**Action item**
Take the records underneath and set them down exactly.

**Data excerpts**
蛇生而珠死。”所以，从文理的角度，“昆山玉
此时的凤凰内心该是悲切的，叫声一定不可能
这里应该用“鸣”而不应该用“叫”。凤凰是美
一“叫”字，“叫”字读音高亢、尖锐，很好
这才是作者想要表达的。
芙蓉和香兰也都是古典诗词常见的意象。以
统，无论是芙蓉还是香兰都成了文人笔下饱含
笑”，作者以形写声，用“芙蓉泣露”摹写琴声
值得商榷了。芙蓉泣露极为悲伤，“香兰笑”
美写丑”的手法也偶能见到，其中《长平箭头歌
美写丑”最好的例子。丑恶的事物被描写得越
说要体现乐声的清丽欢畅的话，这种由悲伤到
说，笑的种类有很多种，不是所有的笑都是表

**Solution to the problem**
蛇生而珠死。”所以，从文理的角度，“昆山玉
此时的凤凰内心该是悲切的，叫声一定不可能
这里应该用“鸣”而不应该用“叫”。凤凰是美
一“叫”字，“叫”字读音高亢、尖锐，很好
这才是作者想要表达的。
芙蓉和香兰也都是古典诗词常见的意象。以
统，无论是芙蓉还是香兰都成了文人笔下饱含
笑”，作者以形写声，用“芙蓉泣露”摹写琴声
值得商榷了。芙蓉泣露极为悲伤，“香兰笑”
美写丑”的手法也偶能见到，其中《长平箭头歌
美写丑”最好的例子。丑恶的事物被描写得越
说要体现乐声的清丽欢畅的话，这种由悲伤到
说，笑的种类有很多种，不是所有的笑都是表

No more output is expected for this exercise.